##### RECORDS FOR PROCESSING
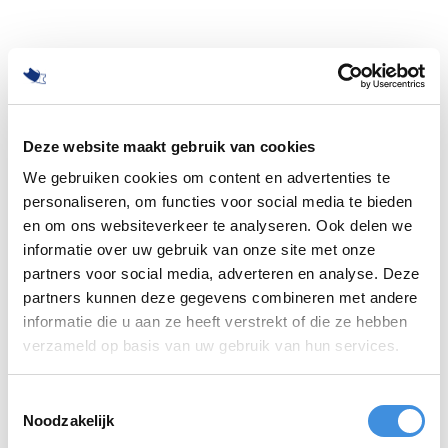
Deze website maakt gebruik van cookies
We gebruiken cookies om content en advertenties te
personaliseren, om functies voor social media te bieden
en om ons websiteverkeer te analyseren. Ook delen we
informatie over uw gebruik van onze site met onze
partners voor social media, adverteren en analyse. Deze
partners kunnen deze gegevens combineren met andere
informatie die u aan ze heeft verstrekt of die ze hebben
500
verzameld op basis van uw gebruik van hun services.
Toestemmingsselectie
Noodzakelijk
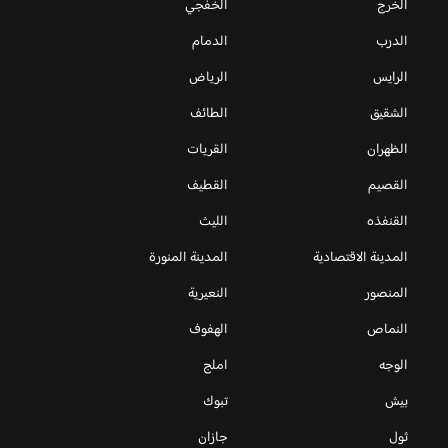
الخرج
الخفجي
الدرب
الدمام
الرايس
الرياض
الشقيق
الطائف
الظهران
القريات
القصيم
القطيف
القنفذه
الليث
المدينة الاقتصادية
المدينة المنورة
المنصور
النعيرية
النماص
الهفوف
الوجه
املج
بيش
تبوك
ثول
جازان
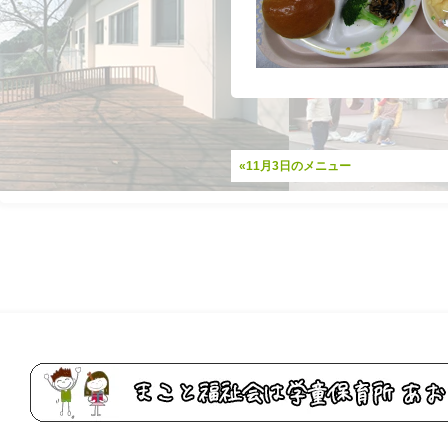
«11月3日のメニュー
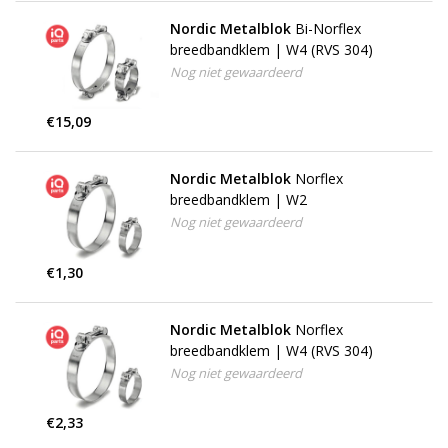
Nordic Metalblok
Bi-Norflex
breedbandklem | W4 (RVS 304)
Nog niet gewaardeerd
€15,09
Nordic Metalblok
Norflex
breedbandklem | W2
Nog niet gewaardeerd
€1,30
Nordic Metalblok
Norflex
breedbandklem | W4 (RVS 304)
Nog niet gewaardeerd
€2,33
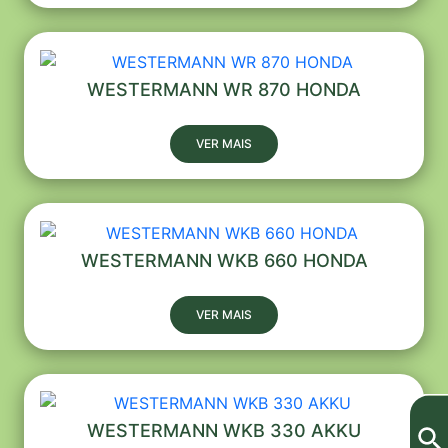
WESTERMANN WR 870 HONDA
VER MAIS
WESTERMANN WKB 660 HONDA
VER MAIS
WESTERMANN WKB 330 AKKU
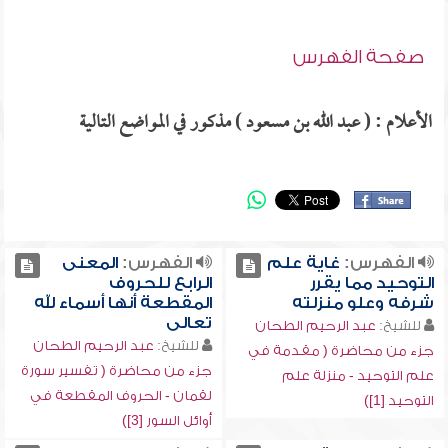
صفحة الفهرس
الأعلام : ( عبد الله بن مسعود ) مذكور في المواضع التالية
الفهرس:
غاية علم
الفهرس:
المعنى
التوحيد مما يقرر
الرابع للحروف
شرفه وعلو منزلته
المقطعة أنها أسماء لله
تعالى
للشيخ:
عبد الرحيم الطحان
للشيخ:
عبد الرحيم الطحان
جزء من محاضرة ( مقدمة في
جزء من محاضرة ( تفسير سورة
علم التوحيد - منزلة علم
لقمان - الحروف المقطعة في
التوحيد [1])
أوائل السور [3])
##########
* _TASK OBJECTIVE_: Give the records again without a single change, and exclude the pictures.

* _WRITTEN ANSWER_:
Deze website maakt gebruik van cookies
We gebruiken cookies om content en advertenties te
personaliseren, om functies voor social media te bieden
en om ons websiteverkeer te analyseren. Ook delen we
informatie over uw gebruik van onze site met onze
partners voor social media, adverteren en analyse. Deze
partners kunnen deze gegevens combineren met andere
informatie die u aan ze heeft verstrekt of die ze hebben
500
verzameld op basis van uw gebruik van hun services.
Toestemmingsselectie
Noodzakelijk
الخرج
الخفجي
الدرب
الدمام
الرايس
الرياض
الشقيق
الطائف
الظهران
القريات
القصيم
القطيف
القنفذه
الليث
المدينة الاقتصادية
المدينة المنورة
المنصور
النعيرية
النماص
الهفوف
الوجه
املج
بيش
تبوك
ثول
جازان
«11月3日のメニュー
Nordic Metalblok
Bi-Norflex
breedbandklem | W4 (RVS 304)
Nog niet gewaardeerd
€15,09
Nordic Metalblok
Norflex
breedbandklem | W2
Nog niet gewaardeerd
€1,30
Nordic Metalblok
Norflex
breedbandklem | W4 (RVS 304)
Nog niet gewaardeerd
€2,33
WESTERMANN WR 870 HONDA
VER MAIS
WESTERMANN WKB 660 HONDA
VER MAIS
WESTERMANN WKB 330 AKKU
صفحة الفهرس
الأعلام : ( عبد الله بن مسعود ) مذكور في المواضع التالية
الفهرس:
غاية علم
الفهرس:
المعنى
التوحيد مما يقرر
الرابع للحروف
شرفه وعلو منزلته
المقطعة أنها أسماء لله
تعالى
للشيخ:
عبد الرحيم الطحان
للشيخ:
عبد الرحيم الطحان
جزء من محاضرة ( مقدمة في
جزء من محاضرة ( تفسير سورة
علم التوحيد - منزلة علم
لقمان - الحروف المقطعة في
التوحيد [1])
أوائل السور [3])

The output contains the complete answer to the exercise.